No esperes que te ayude cualquiera de estos locos que vagan asustados por este enorme páramo de tierras contumaces, dispuestos a la sangre y a la depredación.
Resígnate y afila tus cuchillos.
Y no es esperes de nadie la clemencia.
Ni la tengas, si de aquí quieres salir.




lunes, septiembre 04, 2006

en las mesetas del vaupes

Qué son las canoas sino los árboles
cansados de estar quietos.

Qué son los postes de colores sino los árboles
hundiendo sus raíces en el cielo.

Qué son los puentes colgantes sino los árboles
jugando con el vértigo.

Qué son las alegres fogatas sino los árbole
s
contando su último secreto.


Follaje de las ondas que va quedando atrás
con el golpe del remo,

Follaje de sonidos que en torno de los postes
enardece al guerrero,

Follaje de invisibles caminos que comienza
en el confín del puente,

Follaje de humaredas que ascienden en desorden
entre las titilantes orquídeas.

Con granadillo hice el bastón
para espantar a los malos espíritus.

Con la madera del caobo
hice las cuentas de un collar para tu pecho oscuro.

Con fruto fresco del tekiba
hice la copa en la que le ofreciste el agua.

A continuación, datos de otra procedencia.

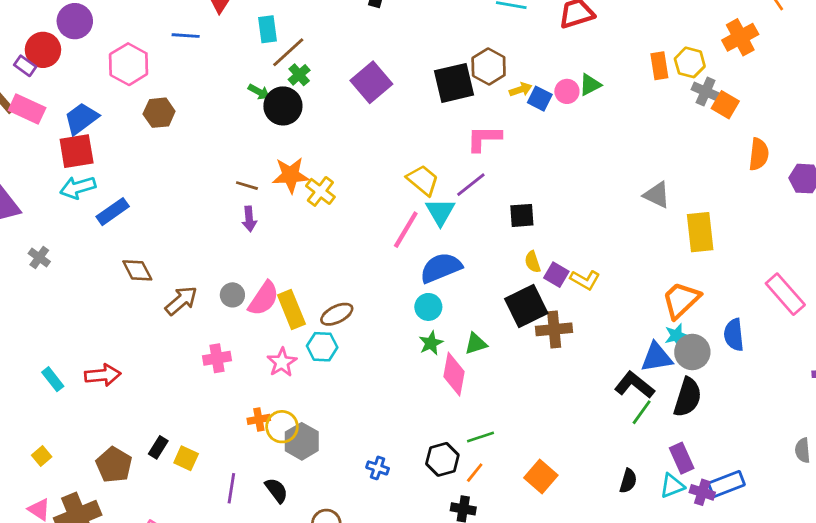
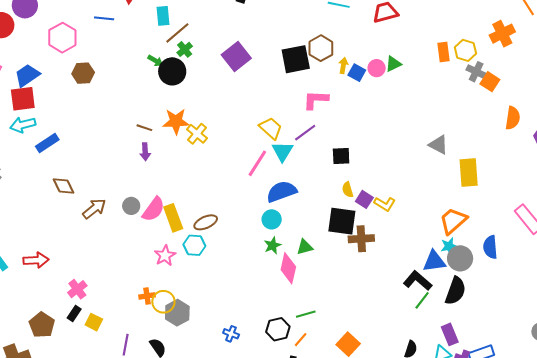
yellow arrow: (521, 90) -> (343, 66), turned -63
black square: (526, 306) -> (342, 221), turned 32
pink cross: (217, 358) -> (77, 289), moved, turned -30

Con la madera del laurel hice esta flecha.

de William Ospina



domingo, septiembre 03, 2006

calor

El calor llega del espacio exterior, atraviesa las capas altas de la atmósfera, cruza las barreras del ozono, atraviesa el cielo azul dejando un rastrojo de magma con sus flechas enormes de fuego solar y, al fin, llega hasta nuestra casa. Ronda nuestras ventanas y nuestros techos, se lanza obstinado contra los muros y las persianas, busca los resquicios bajo las puertas y entre las celosías, calcula la estrategia de asalto, calibra las posibilidades, diseña un plan. Porque, por más que nos defendamos tras ventiladores, abanicos o enormes aparatos de aire frío, el calor tiene claro a lo que ha venido por mucho que nos encerremos en casa.
El calor quiere nuestros cuerpos. Quiere entrar. Viene a por nosotros.
El calor reseca las macetas, los arriates, los alcorques y el césped, narcotiza a los gatos, agita la lengua acalorada de los perros, vibra en el aire a ras de suelo, llena nuestro litoral de peregrinos sudorosos y convierte la playa en un enorme campamento de refugiados donde hay de todo menos calma.
El calor reblandece la ciudad, hace humear el asfalto de la carretera, excita a los insectos cantarines y mustia las plantas.
Pero, sobre todo, el calor quiere entrar en nuestras casas y buscarnos por las habitaciones hasta encontrarnos tirados, exhaustos y desnudos en cualquier parte. Viene a mortificarnos, viene a arañarnos la piel, viene a por nuestro sudor, viene a por nosotros. Ha atravesado millones de kilómetros para estar aquí y cobrar su tributo en nuestras vacaciones y en nuestro trabajo, en nuestra casa y nuestra calle, en la salud y en la enfermedad, en la riqueza y la pobreza. Y si no lo dejamos entrar y lo mantenemos fuera de casa, allá en la calle hirviente, el calor no se da por vencido ni se retira a su palacio en llamas, sino que nos espera con paciencia, aguardando sabiamente el momento en que, aunque sólo sea por un instante, nos asomamos fuera de casa y salimos a territorio abierto y allí entonces el calor nos embiste sin piedad, de golpe, sin previo aviso.
Enemigo íntimo: te quiero y te odio.